Download or read book A Compendium of Modern Pharmacy and Druggists Formulary written by Walter B. Kilner and published by BoD – Books on Demand. This book was released on 2024-02-26 with total page 690 pages. Available in PDF, EPUB and Kindle. Book excerpt: Reprint of the original, first published in 1881.
Download or read book Compound Remedies written by Paula S. DeVos and published by University of Pittsburgh Press. This book was released on 2020-12-22 with total page 385 pages. Available in PDF, EPUB and Kindle. Book excerpt: Compound Remedies examines the equipment, books, and remedies of colonial Mexico City’s Herrera pharmacy—natural substances with known healing powers that formed part of the basis for modern-day healing traditions and home remedies in Mexico. Paula S. De Vos traces the evolution of the Galenic pharmaceutical tradition from its foundations in ancient Greece to the physician-philosophers of medieval Islamic empires and the Latin West and eventually through the Spanish Empire to Mexico, offering a global history of the transmission of these materials, knowledges, and techniques.
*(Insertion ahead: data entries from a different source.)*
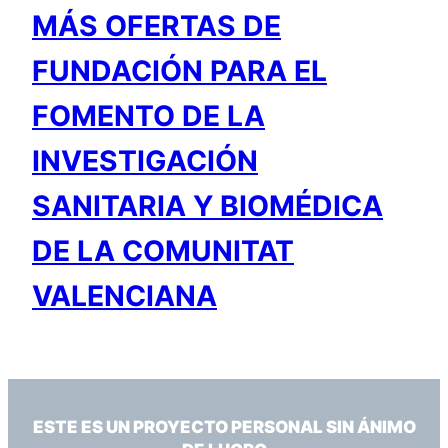
MÁS OFERTAS DE
FUNDACIÓN PARA EL
FOMENTO DE LA
INVESTIGACIÓN
SANITARIA Y BIOMÉDICA
DE LA COMUNITAT
VALENCIANA
ESTE ES UN PROYECTO PERSONAL SIN ÁNIMO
Her detailed inventory of the Herrera pharmacy reveals the many layers of this tradition and how it developed over centuries, providing new perspectives and insight into the development of Western science and medicine: its varied origins, its engagement with and inclusion of multiple knowledge traditions, the ways in which these traditions moved and circulated in relation to imperialism, and its long-term continuities and dramatic transformations. De Vos ultimately reveals the great significance of pharmacy, and of artisanal pursuits more generally, as a cornerstone of ancient, medieval, and early modern epistemologies and philosophies of nature.